So Mr Suleyman was asked: have the AI companies effectively stolen the world’s IP?

No, he replied, explaining: “With respect to content that is already on the open web, the social contract of that content since the Nineties is that it is fair use. 

“Anyone can copy it, recreate with it, reproduce with it: that has been freeware, if you like.”

There you go. Everything is in the air, and everything is free.

Not free for us, but for Mr Suleyman and his employer, a company worth $3 trillion (£2.4 trillion).

However, the argument is as baseless as that offered to me from Kentucky. 

‘Fair use’ meaningless in most countries

The doctrine of “fair use” is not what Suleyman thinks it is.

It’s a peculiarity of US law, an affirmative defence, rather than a formal copyright exception.

It only applies in quite narrow circumstances, and it’s meaningless in most other countries.

Even more remarkable is the “social contract” that Mr Suleyman evokes. 

Judges are rarely impressed with defendants bringing their own, imaginary laws into the courtroom as they are obliged to interpret what’s on the books. 
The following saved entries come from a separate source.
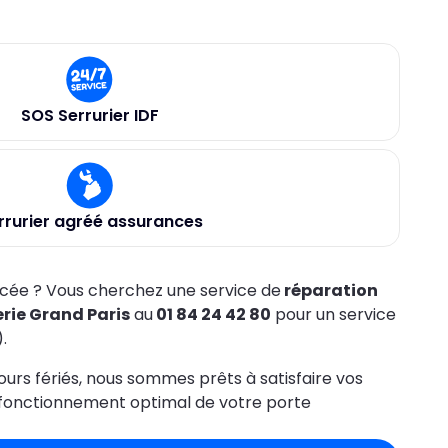
SOS Serrurier IDF
rrurier agréé assurances
rcée ? Vous cherchez une service de
réparation
rie Grand Paris
au
01 84 24 42 80
pour un service
.
jours fériés, nous sommes prêts à satisfaire vos
le fonctionnement optimal de votre porte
Microsoft employs a great many thoughtful people, who deliberate about the ethics of and consequences of their actions.

Mr Suleyman does not appear to be one of them. 

The Londoner dropped out of Oxford where he was studying philosophy and theology because “it felt so abstract and impractical to me,” he once said. 

Luck intervened: his brother was best friends with Demis Hassabis, the chess prodigy, former games entrepreneur and neuroscientist.